Admissions scam sending CEO to jail
BOSTON — Most of the parents charged in the nation’s largest college admissions scandal were accused of paying to cheat on admissions exams or bribing coaches to get one child into college, or perhaps two.
But prosecutors said Douglas Hodge, retired CEO of bond giant Pimco, was in a different class, paying bribes to get no fewer than four of his seven children into elite schools and attempting to do so with a fifth child.
On Friday, a federal judge sentenced Hodge, who pleaded guilty to two counts — money laundering conspiracy and conspiracy to commit mail and wire fraud and honest services mail and wire fraud — to nine months in prison. It was the heaviest punishment for any parent who has been sentenced in the admissions scandal, though it fell considerably short of the two years that prosecutors had recommended.
The judge said that were it not for Hodge’s record of philanthropy and other good works, he would have sentenced him to more than a year in prison.
Twenty parents have pleaded guilty, and now 14 have been sentenced, with punishments for the other parents ranging from no prison time to six months behind bars. An additional 15 parents have pleaded not guilty.

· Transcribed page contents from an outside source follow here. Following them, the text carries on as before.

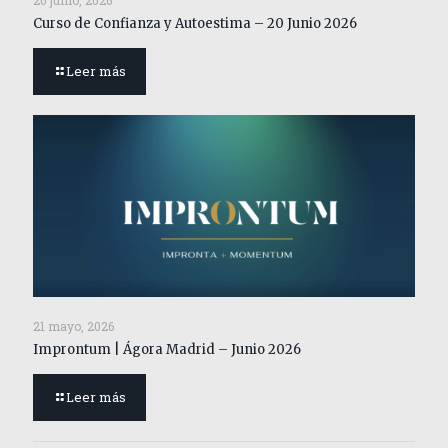
20 junio, 2026
Curso de Confianza y Autoestima – 20 Junio 2026
Leer más
21 mayo, 2026
Improntum | Ágora Madrid – Junio 2026
Leer más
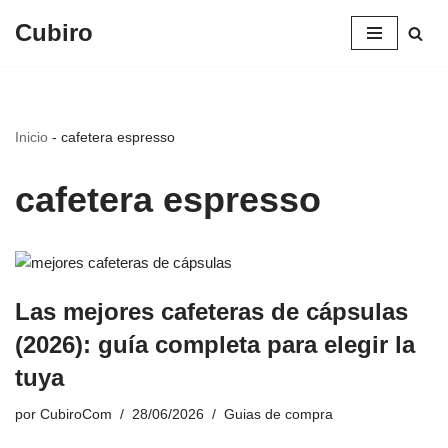
Cubiro
Saltar
al
contenido
Inicio
-
cafetera espresso
cafetera espresso
Las mejores cafeteras de cápsulas
(2026): guía completa para elegir la
tuya
por
CubiroCom
28/06/2026
Guias de compra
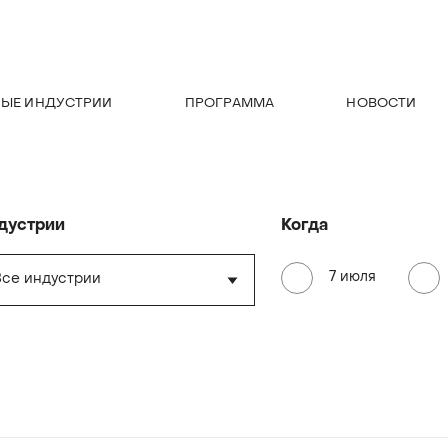
НЫЕ ИНДУСТРИИ
ПРОГРАММА
НОВОСТИ
дустрии
Когда
7 июля
Все индустрии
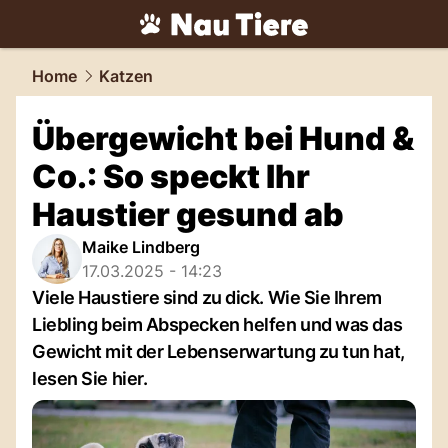
tiere.
NAU.ch
Home
Katzen
Übergewicht bei Hund &
Co.: So speckt Ihr
Haustier gesund ab
Maike Lindberg
17.03.2025 - 14:23
Viele Haustiere sind zu dick. Wie Sie Ihrem
Liebling beim Abspecken helfen und was das
Gewicht mit der Lebenserwartung zu tun hat,
lesen Sie hier.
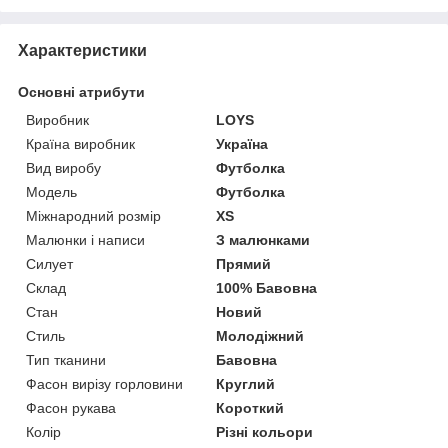
Характеристики
Основні атрибути
Виробник
LOYS
Країна виробник
Україна
Вид виробу
Футболка
Модель
Футболка
Міжнародний розмір
XS
Малюнки і написи
З малюнками
Силует
Прямий
Склад
100% Бавовна
Стан
Новий
Стиль
Молодіжний
Тип тканини
Бавовна
Фасон вирізу горловини
Круглий
Фасон рукава
Короткий
Колір
Різні кольори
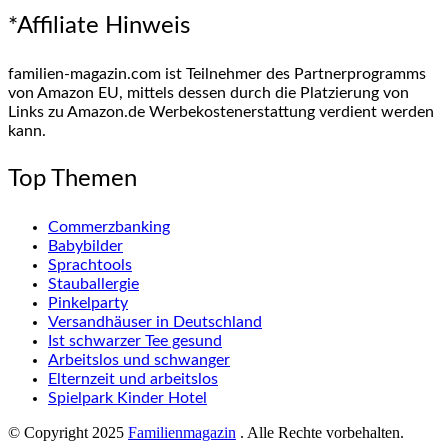
*Affiliate Hinweis
familien-magazin.com ist Teilnehmer des Partnerprogramms
von Amazon EU, mittels dessen durch die Platzierung von
Links zu Amazon.de Werbekostenerstattung verdient werden
kann.
Top Themen
Commerzbanking
Babybilder
Sprachtools
Stauballergie
Pinkelparty
Versandhäuser in Deutschland
Ist schwarzer Tee gesund
Arbeitslos und schwanger
Elternzeit und arbeitslos
Spielpark Kinder Hotel
© Copyright 2025
Familienmagazin
. Alle Rechte vorbehalten.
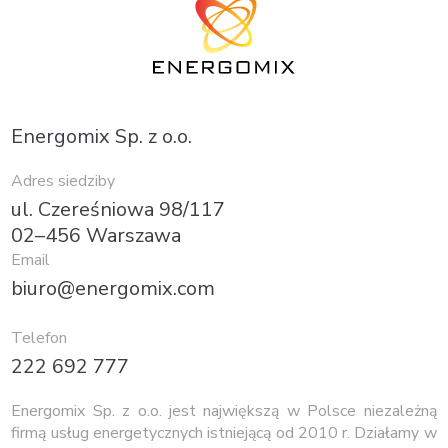
Energomix Sp. z o.o.
Adres siedziby
ul. Czereśniowa 98/117
02–456 Warszawa
Email
biuro@energomix.com
Telefon
222 692 777
Energomix Sp. z o.o. jest największą w Polsce niezależną
firmą usług energetycznych istniejącą od 2010 r. Działamy w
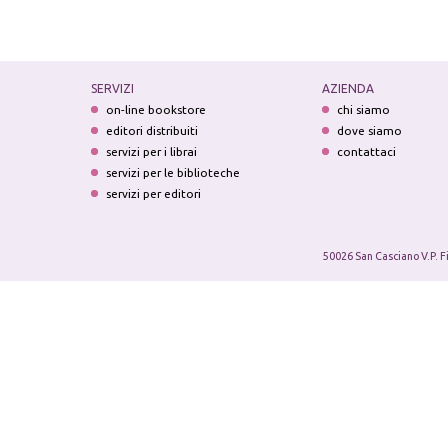
SERVIZI
AZIENDA
on-line bookstore
chi siamo
editori distribuiti
dove siamo
servizi per i librai
contattaci
servizi per le biblioteche
servizi per editori
50026 San Casciano V.P. F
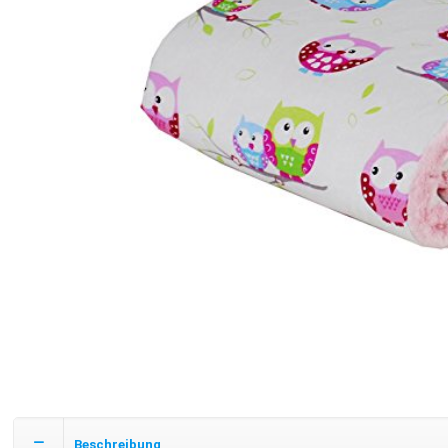
Beschreibung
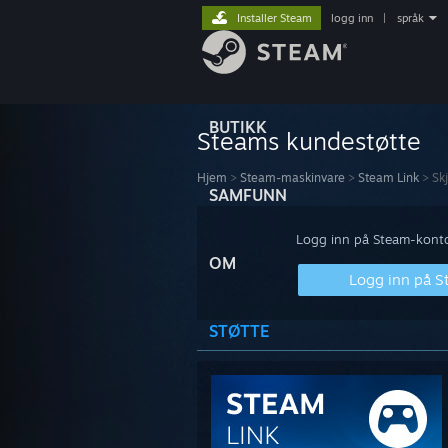
Installer Steam
logg inn
|
språk
BUTIKK
Steams kundestøtte
Hjem
>
Steam-maskinvare
>
Steam Link
>
Sk
SAMFUNN
Logg inn på Steam-kontoe
OM
Logg inn på 
STØTTE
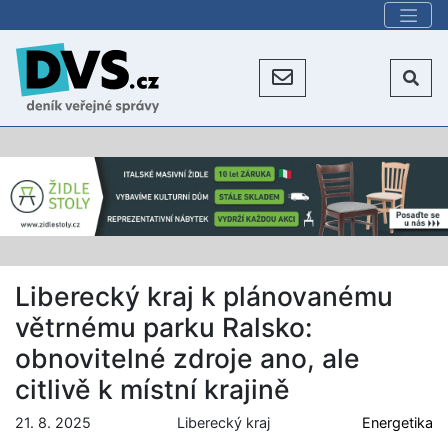
Liberecký kraj k plánovanému
větrnému parku Ralsko:
obnovitelné zdroje ano, ale
citlivě k místní krajině
21. 8. 2025
Liberecký kraj
Energetika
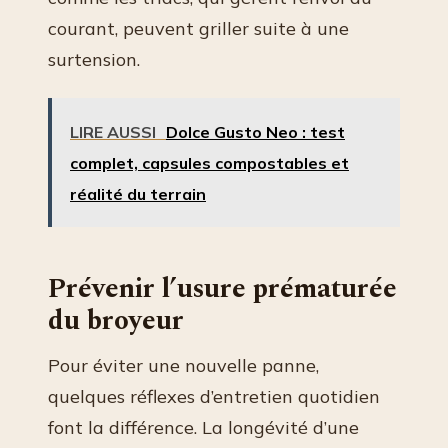
courant, peuvent griller suite à une
surtension.
LIRE AUSSI
Dolce Gusto Neo : test
complet, capsules compostables et
réalité du terrain
Prévenir l’usure prématurée
du broyeur
Pour éviter une nouvelle panne,
quelques réflexes d’entretien quotidien
font la différence. La longévité d’une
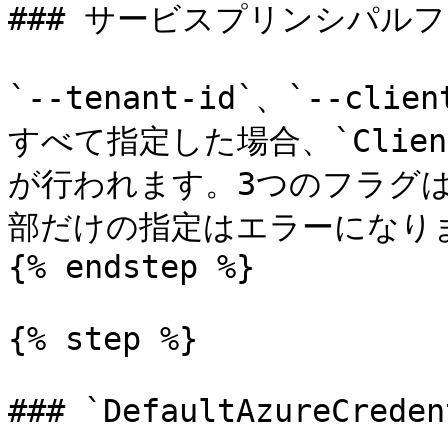
### サービスプリンシパルフ
`--tenant-id`、`--clien
すべて指定した場合、`ClientS
が行われます。3つのフラグ
部だけの指定はエラーになりま
{% endstep %}

{% step %}

### `DefaultAzureCreden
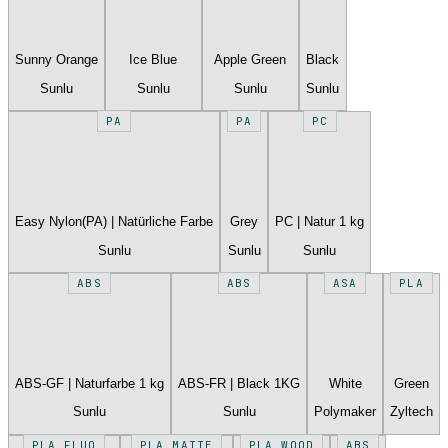
Sunny Orange
Ice Blue
Apple Green
Black
Sunlu
Sunlu
Sunlu
Sunlu
PA
PA
PC
Easy Nylon(PA) | Natürliche Farbe
Grey
PC | Natur 1 kg
Sunlu
Sunlu
Sunlu
ABS
ABS
ASA
PLA
ABS-GF | Naturfarbe 1 kg
ABS-FR | Black 1KG
White
Green
Sunlu
Sunlu
Polymaker
Zyltech
PLA FLUO
PLA MATTE
PLA WOOD
ABS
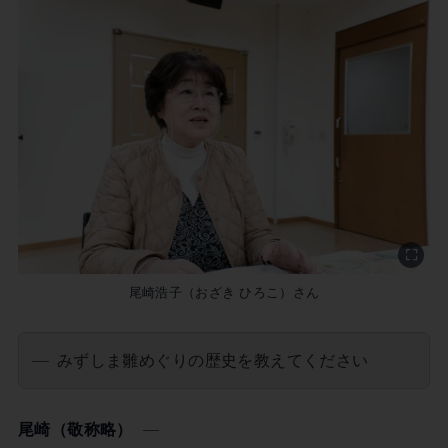
尾崎浩子（おざき ひろこ）さん
みずしま雛めぐりの歴史を教えてください
尾崎（敬称略）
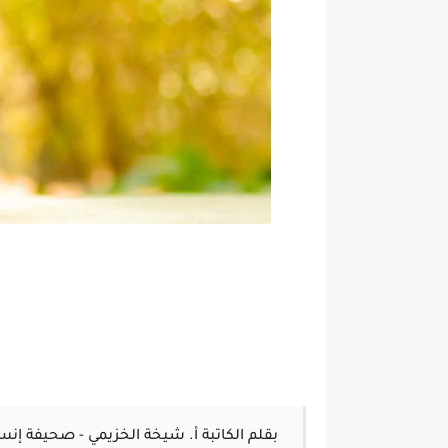
بقلم الكاتبة أ. شيخة الخزيمي - صحيفة إنس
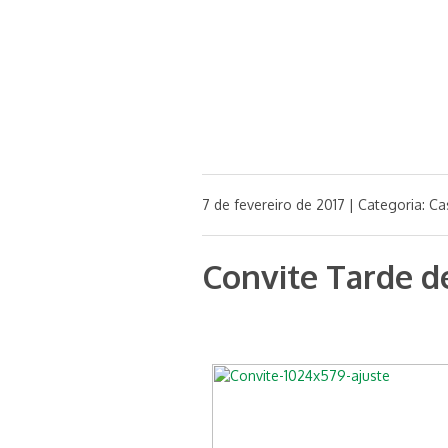
7 de fevereiro de 2017 | Categoria:
Ca
Convite Tarde 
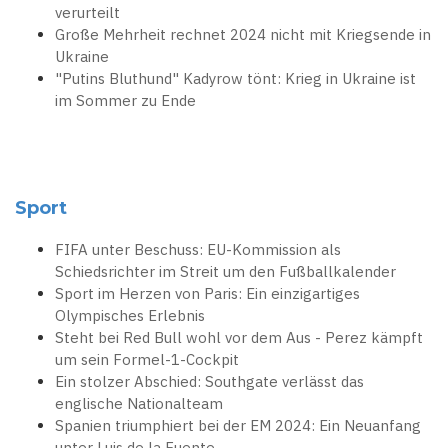
verurteilt
Große Mehrheit rechnet 2024 nicht mit Kriegsende in
Ukraine
"Putins Bluthund" Kadyrow tönt: Krieg in Ukraine ist
im Sommer zu Ende
Sport
FIFA unter Beschuss: EU-Kommission als
Schiedsrichter im Streit um den Fußballkalender
Sport im Herzen von Paris: Ein einzigartiges
Olympisches Erlebnis
Steht bei Red Bull wohl vor dem Aus - Perez kämpft
um sein Formel-1-Cockpit
Ein stolzer Abschied: Southgate verlässt das
englische Nationalteam
Spanien triumphiert bei der EM 2024: Ein Neuanfang
unter Luis de la Fuente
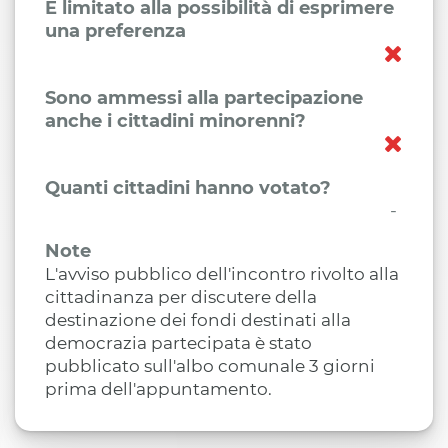
È limitato alla possibilità di esprimere
una preferenza
Sono ammessi alla partecipazione
anche i cittadini minorenni?
Quanti cittadini hanno votato?
-
Note
L'avviso pubblico dell'incontro rivolto alla
cittadinanza per discutere della
destinazione dei fondi destinati alla
democrazia partecipata è stato
pubblicato sull'albo comunale 3 giorni
prima dell'appuntamento.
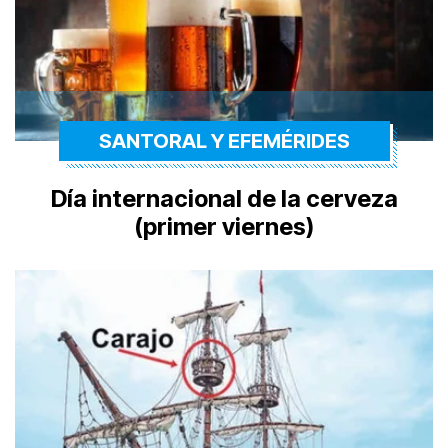
SANTORAL Y EFEMÉRIDES
Día internacional de la cerveza
(primer viernes)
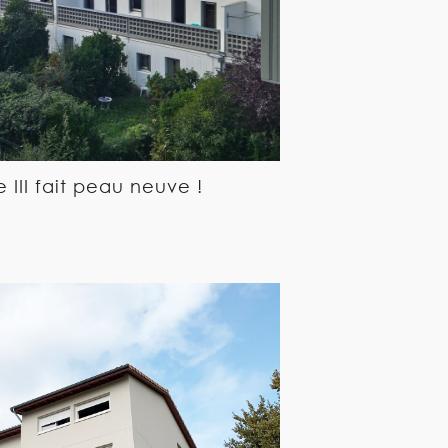
e III fait peau neuve !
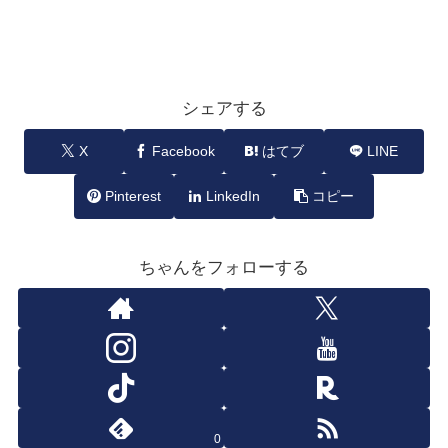
シェアする
X
Facebook
はてブ
LINE
Pinterest
LinkedIn
コピー
ちゃんをフォローする
0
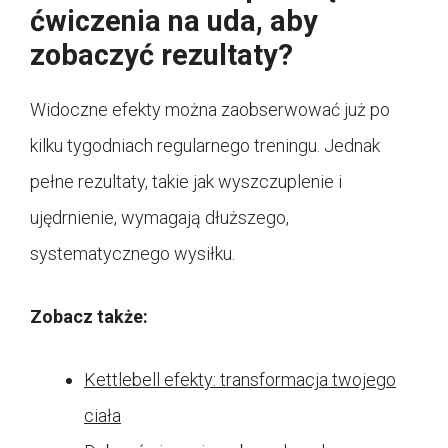
ćwiczenia na uda, aby
zobaczyć rezultaty?
Widoczne efekty można zaobserwować już po
kilku tygodniach regularnego treningu. Jednak
pełne rezultaty, takie jak wyszczuplenie i
ujędrnienie, wymagają dłuższego,
systematycznego wysiłku.
Zobacz także:
Kettlebell efekty: transformacja twojego
ciała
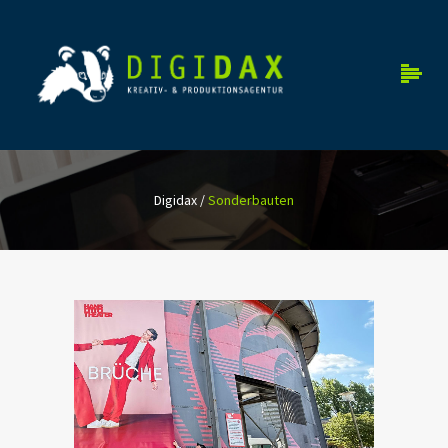
Digidax
/
Sonderbauten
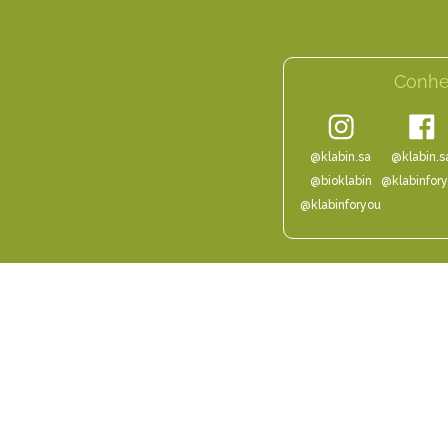
Conhe
@klabin.sa
@klabin.s
@bioklabin
@klabinfor
@klabinforyou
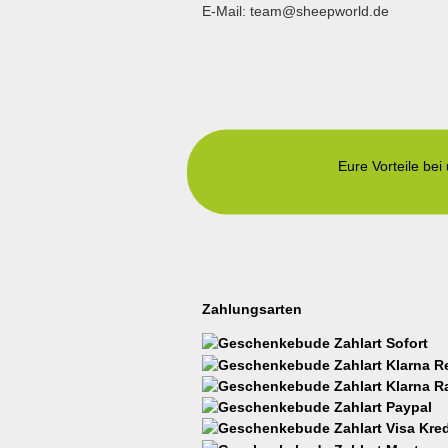
E-Mail: team@sheepworld.de
Eure Vorteile bei
Zahlungsarten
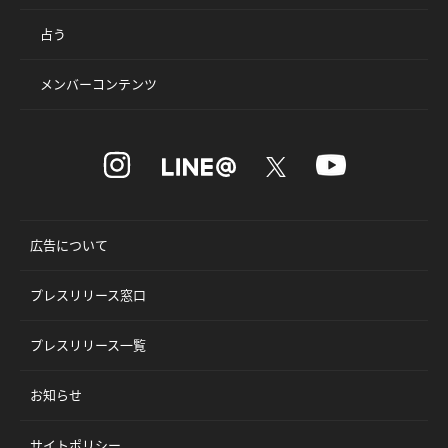
占う
メンバーコンテンツ
広告について
プレスリリース窓口
プレスリリース一覧
お知らせ
サイトポリシー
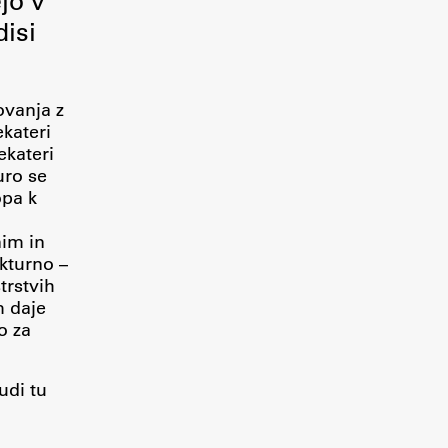
jo v
disi
ovanja z
ekateri
ekateri
uro se
opa k
nim in
kturno –
trstvih
m daje
o za
udi tu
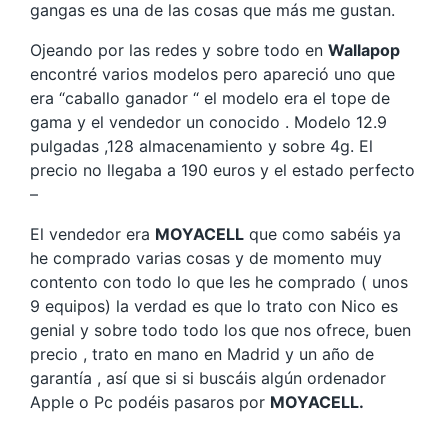
gangas es una de las cosas que más me gustan.
Ojeando por las redes y sobre todo en
Wallapop
encontré varios modelos pero apareció uno que
era “caballo ganador “ el modelo era el tope de
gama y el vendedor un conocido . Modelo 12.9
pulgadas ,128 almacenamiento y sobre 4g. El
precio no llegaba a 190 euros y el estado perfecto
–
El vendedor era
MOYACELL
que como sabéis ya
he comprado varias cosas y de momento muy
contento con todo lo que les he comprado ( unos
9 equipos) la verdad es que lo trato con Nico es
genial y sobre todo todo los que nos ofrece, buen
precio , trato en mano en Madrid y un año de
garantía , así que si si buscáis algún ordenador
Apple o Pc podéis pasaros por
MOYACELL.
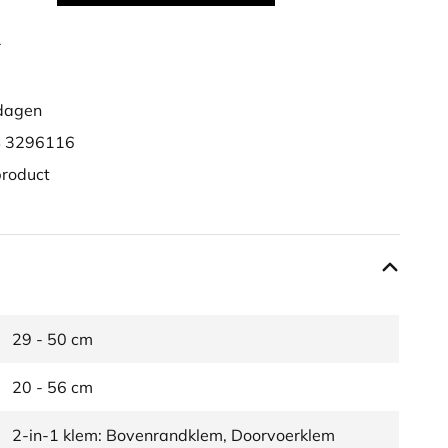
r
dagen
 3296116
product
29 - 50 cm
20 - 56 cm
2-in-1 klem: Bovenrandklem, Doorvoerklem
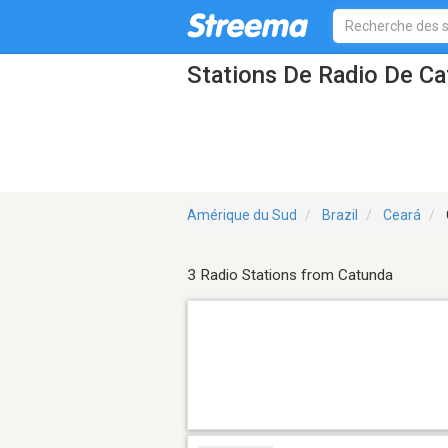
Stations De Radio De C
Amérique du Sud
Brazil
Ceará
3 Radio Stations from Catunda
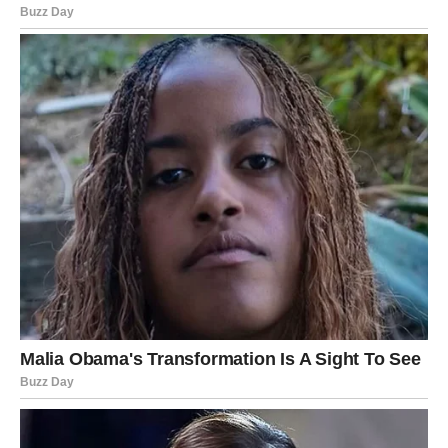
Njihova “dobrota” može biti samo sredstvo za postizanje
vlastitih ciljeva. Manipulacija može uključivati emotivno
iznuđivanje ili čak korištenje resursa i moći na način koji
vam ne koristi.
Na primjer, možda imate kolegu koji se
uvijek nudi da vam pomogne, ali to čini samo kako bi
mogao imati kontrolu nad situacijom ili kako bi kasnije
mogao nešto od vas zatražiti.
Ako primijetite da se neko
ponaša ljubazno samo kada nešto želi od vas, ili ako
osjećate da njihova ljubaznost ima skrivene motive, to
može biti znak da imate posla s manipulatorom. U takvim
situacijama, važno je postaviti jasne granice i ne dopustiti
im da vas koriste za vlastite ciljeve.
Kako se oduprijeti lošim ljudima
Iako je nemoguće potpuno eliminirati loše ljude iz našeg
života, ključno je naučiti kako da se zaštitimo od njihovog
negativnog uticaja. Prvi korak je prepoznavanje njihovih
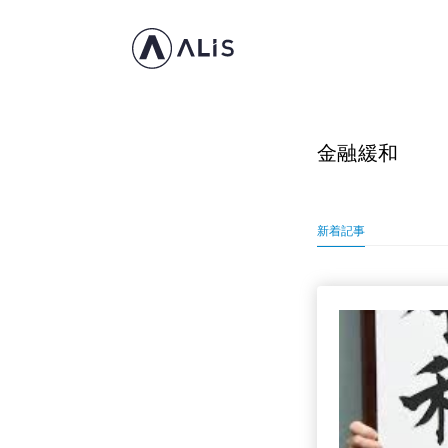
金融緩和
新着記事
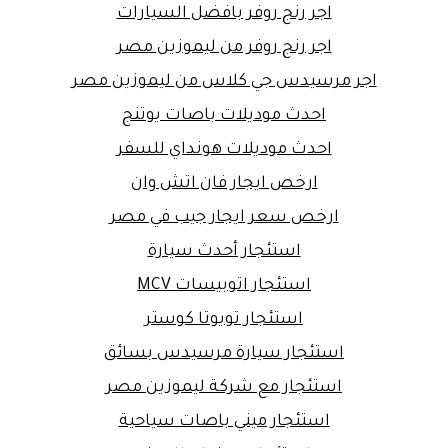
اجر رنج روفر بافضل السيارات
اجر رنج روفر من ليموزين مصر
اجر مرسيدس جي كلاس من ليموزين مصر
احدث موديلات باصات يوتنج
احدث موديلات هونداي للسفر
ارخص ايجار فان اتش وان
ارخص سعر ايجار جيب في مصر
استئجار أحدث سيارة
استئجار اتوبيسات MCV
استئجار تويوتا كوستر
استئجار سيارة مرسيدس بسائق
استئجار مع شركة ليموزين مصر
استئجار ميني باصات سياحية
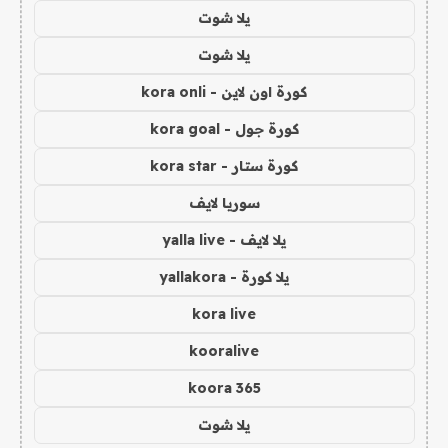
يلا شوت
يلا شوت
كورة اون لاين - kora onli
كورة جول - kora goal
كورة ستار - kora star
سوريا لايف
يلا لايف - yalla live
يلا كورة - yallakora
kora live
kooralive
koora 365
يلا شوت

Over more than a decade, prosecutors said, Hodge paid $850,000 in bribes — $325,000 to a Georgetown University tennis coach to have his eldest daughter and son admitted to that school as tennis recruits and $525,000 to have another daughter and son admitted to the University of
Southern California as recruits in soccer and football with fabricated qualifications.
At least three of Hodge’s children have already graduated from the schools they were admitted to. Prosecutors said three of Hodge’s children had gained some insight into the scheme when it was happening. Hodge and his lawyers said his children were unaware and not involved.
Hodge’s lawyers described how Hodge gave away more than $30 million to causes including charter schools in California and an orphanage in Cambodia.